URBAN CONSTELLATIONS: re-assessing the Airport and its Metro-Region

CHOI - Aerial Futures NYC

Image copyright XChange Architects

XChange’s Derrick Choi participated as a respondent at the URBAN CONSTELLATIONS Think Tank hosted by Aerial Futures from 05-06 April, 2018 at NewLab in the revitalized Brooklyn Navy Yard.

In response to one of the key discussion questions posed at the conference –  Multiple-airport cities present new challenges for passengers and urban dwellers…The fragmentation of airports in a single city, frequently owned and operated by different governing bodies, can lead to unpredictable and even confusing experiences.  How should we rethink the multiple-airport city more holistically?  –  Derrick shared some of XChange Architects’ ongoing research on the potential of airport systems in congested, large metro-regions to reappropriate extant infrastructure and civic spaces as virtual extensions of the airport network – effectively providing airports a set of operational “tentacles” in city centers to literally connect with passengers miles and hours before they set foot in the terminal building.
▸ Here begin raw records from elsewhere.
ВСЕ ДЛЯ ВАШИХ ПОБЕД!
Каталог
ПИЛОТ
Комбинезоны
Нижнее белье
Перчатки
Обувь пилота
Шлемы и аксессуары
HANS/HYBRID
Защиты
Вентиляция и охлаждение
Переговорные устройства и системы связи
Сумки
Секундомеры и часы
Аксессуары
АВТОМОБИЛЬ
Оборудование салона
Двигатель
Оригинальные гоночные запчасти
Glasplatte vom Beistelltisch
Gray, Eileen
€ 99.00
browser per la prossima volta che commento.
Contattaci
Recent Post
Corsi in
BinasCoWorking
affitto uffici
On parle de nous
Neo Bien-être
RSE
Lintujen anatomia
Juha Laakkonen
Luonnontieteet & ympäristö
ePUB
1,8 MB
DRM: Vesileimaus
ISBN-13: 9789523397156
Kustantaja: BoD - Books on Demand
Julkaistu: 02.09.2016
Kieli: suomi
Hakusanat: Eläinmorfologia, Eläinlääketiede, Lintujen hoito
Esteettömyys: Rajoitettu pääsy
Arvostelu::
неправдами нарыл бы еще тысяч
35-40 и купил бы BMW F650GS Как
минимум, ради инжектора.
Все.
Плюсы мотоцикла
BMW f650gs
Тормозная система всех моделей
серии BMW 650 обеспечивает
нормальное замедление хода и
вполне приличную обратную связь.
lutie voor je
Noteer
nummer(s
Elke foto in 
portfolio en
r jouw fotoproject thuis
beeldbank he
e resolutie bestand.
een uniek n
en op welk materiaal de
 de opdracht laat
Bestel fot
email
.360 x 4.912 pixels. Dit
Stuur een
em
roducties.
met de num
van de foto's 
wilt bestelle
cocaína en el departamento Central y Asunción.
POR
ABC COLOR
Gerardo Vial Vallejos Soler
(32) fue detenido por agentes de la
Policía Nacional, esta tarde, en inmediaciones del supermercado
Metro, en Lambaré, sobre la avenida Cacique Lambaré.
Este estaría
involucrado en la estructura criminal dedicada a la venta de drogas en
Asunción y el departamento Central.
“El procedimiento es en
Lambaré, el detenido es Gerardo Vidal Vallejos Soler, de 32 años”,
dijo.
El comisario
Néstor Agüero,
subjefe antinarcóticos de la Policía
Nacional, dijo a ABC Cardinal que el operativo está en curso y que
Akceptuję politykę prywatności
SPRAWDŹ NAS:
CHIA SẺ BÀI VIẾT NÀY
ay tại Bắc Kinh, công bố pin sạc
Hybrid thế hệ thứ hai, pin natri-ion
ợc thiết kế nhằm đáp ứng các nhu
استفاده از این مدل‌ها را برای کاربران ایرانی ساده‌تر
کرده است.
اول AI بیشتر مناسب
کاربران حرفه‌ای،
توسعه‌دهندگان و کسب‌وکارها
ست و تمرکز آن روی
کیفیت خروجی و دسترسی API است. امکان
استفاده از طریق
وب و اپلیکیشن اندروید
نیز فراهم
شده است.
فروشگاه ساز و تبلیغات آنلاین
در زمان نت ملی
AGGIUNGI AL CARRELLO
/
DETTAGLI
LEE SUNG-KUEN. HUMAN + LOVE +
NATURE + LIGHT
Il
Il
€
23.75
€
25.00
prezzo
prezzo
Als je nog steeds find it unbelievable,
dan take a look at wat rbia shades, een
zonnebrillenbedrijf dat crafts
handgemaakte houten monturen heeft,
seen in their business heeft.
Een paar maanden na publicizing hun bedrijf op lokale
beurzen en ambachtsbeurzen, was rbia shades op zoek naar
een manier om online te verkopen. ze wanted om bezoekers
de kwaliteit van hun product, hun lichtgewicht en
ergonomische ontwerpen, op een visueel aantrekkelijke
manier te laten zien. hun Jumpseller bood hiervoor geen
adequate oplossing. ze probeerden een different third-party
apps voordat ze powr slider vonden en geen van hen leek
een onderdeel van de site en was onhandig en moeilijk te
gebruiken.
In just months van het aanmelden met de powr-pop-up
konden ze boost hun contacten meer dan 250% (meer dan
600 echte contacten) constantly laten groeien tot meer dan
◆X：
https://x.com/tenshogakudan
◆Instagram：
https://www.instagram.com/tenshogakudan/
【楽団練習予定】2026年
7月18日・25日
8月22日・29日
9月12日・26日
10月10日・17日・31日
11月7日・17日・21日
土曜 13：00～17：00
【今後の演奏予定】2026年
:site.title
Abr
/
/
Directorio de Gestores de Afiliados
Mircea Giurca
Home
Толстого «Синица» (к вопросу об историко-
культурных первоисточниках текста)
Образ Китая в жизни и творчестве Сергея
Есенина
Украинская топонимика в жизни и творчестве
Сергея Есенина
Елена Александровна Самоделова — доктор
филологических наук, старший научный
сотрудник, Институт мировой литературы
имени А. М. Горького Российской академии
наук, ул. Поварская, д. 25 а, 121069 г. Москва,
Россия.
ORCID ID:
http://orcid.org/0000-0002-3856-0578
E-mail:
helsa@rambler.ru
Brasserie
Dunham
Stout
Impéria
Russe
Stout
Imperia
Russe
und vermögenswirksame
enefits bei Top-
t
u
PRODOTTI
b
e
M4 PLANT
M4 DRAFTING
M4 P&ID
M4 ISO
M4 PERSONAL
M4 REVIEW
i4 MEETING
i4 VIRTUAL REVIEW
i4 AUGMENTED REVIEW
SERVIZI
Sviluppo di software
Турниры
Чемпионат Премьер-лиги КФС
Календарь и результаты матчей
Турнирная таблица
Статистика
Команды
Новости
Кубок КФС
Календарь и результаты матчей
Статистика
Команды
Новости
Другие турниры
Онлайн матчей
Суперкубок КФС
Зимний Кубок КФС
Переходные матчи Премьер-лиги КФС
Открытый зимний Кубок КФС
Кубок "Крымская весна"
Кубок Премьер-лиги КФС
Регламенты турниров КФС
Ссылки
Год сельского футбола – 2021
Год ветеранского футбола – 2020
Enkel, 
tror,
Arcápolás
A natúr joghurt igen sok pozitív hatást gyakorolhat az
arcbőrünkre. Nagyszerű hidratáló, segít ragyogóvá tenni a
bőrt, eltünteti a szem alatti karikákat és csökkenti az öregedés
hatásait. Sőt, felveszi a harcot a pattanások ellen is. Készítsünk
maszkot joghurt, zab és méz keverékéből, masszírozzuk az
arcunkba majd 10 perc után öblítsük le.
As many airport functions are increasingly virtual and optimized – resulting in dramatic reductions in conventional space needs – imagine airports processing passenger checked baggage in urban centers and other alternative, off-airport locales, as illustrated in the renderings above that reimagine iconic urban spaces and infrastructure being repurposed as airport check-in facilities.  While this is a commonly accepted global practice, here in the United States, there remains considerable operational, jurisdictional, regulatory and cost-sharing complexities that can render some of the most simple ideas unachievable from the moment that are conceived. Surely, we can do better in our major U.S. urban centers.

AERIAL FUTURES Urban Constellations_2

Think Tank proceedings at NewLab.  Image courtesy Aerial Futures

The day-long Think Tank sessions, highlighted by thought-provoking “impulse talks” by Mitchell Joachim of Terraform One and Campbell Hyers of Intersection remind us that the enhancement of the Airport’s relationship to its complex urban ecology can no longer be reliant on the physical solution alone; rather it must recognize that the passenger journey – and by extension, the “airport experience” – has been radically expanded from one’s door way to the jetway. Accordingly, a completely new set of expectations, standards and systems are emerging – leveraging atypical solutions, different perspectives and “out-of-the-industry” thinking to help deliver tomorrow’s airport systems.